都会のど真ん中、渋谷までわずか2駅の駒場東大前駅前に水田が広がっている。管理するのは筑波大学附属駒場中学・高等学校(筑駒)の生徒たちだ。元々は筑波大の母体となった東京教育大学の付属校で、かつて農学部があった場所に位置する。稲作は開校以来約70年間続く伝統ある授業だ。現在は中1、高1の総合学習として実施している。
筑駒といえば、東大進学者数全国トップ級の超進学校だが、詰め込み型受験対策はほとんどせず、興味のある分野を存分に学べる自由な校風。稲作授業は、熾烈な受験戦争を勝ち抜いた秀才たちが泥まみれの世界に触れて好奇心の核を養うという、筑駒生の「通過儀礼」的な存在だ。
10月14日、半年間手塩にかけた稲を刈り取る日がやってきた。黒い足袋をはいた高1生約160人が、鎌を手に続々と水田へ。未明まで降った雨のせいで、稲は湿って重みを増し、服も腰のあたりまで泥だらけになった。

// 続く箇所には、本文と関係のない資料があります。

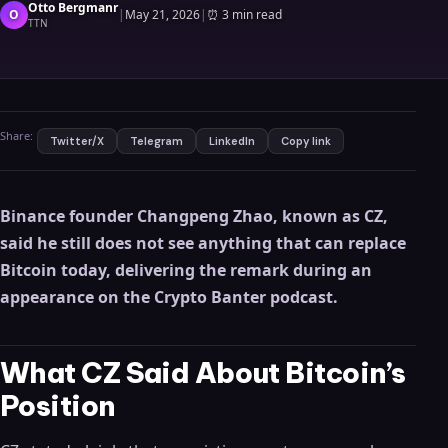
Otto Bergmanr
O
|
May 21, 2026
|
⏰
3 min read
TTN
Share:
Twitter/X
Telegram
LinkedIn
Copy link
Binance founder Changpeng Zhao, known as CZ,
said he still does not see anything that can replace
Bitcoin today, delivering the remark during an
appearance on the Crypto Banter podcast.
What CZ Said About Bitcoin’s
Position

「自然は思い通りにはならないもの。食物を育てる難しさに向き合うことも授業の一環です」
と、授業を統括する渡邉隆昌教諭は言う。
「手の空いた人、稲刈りからまとめるほうに回って!」
作業を仕切るのは「水田委員」の生徒。中でもひときわ元気良く周囲に声を掛けていたのが、水田委員長の杉浦聡一郎さん(15)だ。中1の時、鬼ごっこ中に水田にドボンと落ちたのを機に、半分ノリで水田委員長に任命。いつしか水田が自身のアイデンティティーとなり、高校でも委員長を務めている。
「それぞれ得意不得意があるので、見極めて仕事を振り分けるようにしています。本当は自分が先頭を切ってやりたいタイプなんですが、中学の時よりちょっと成長したのかも」
と杉浦さん。授業では、苗床づくりから脱穀まで多くを生徒の手作業で行い、水田委員は道具の準備など裏方作業を担当。部活動や行事も活発で、水田委員の仕事の負担は小さくない。だが杉浦さんの受け止めは違う。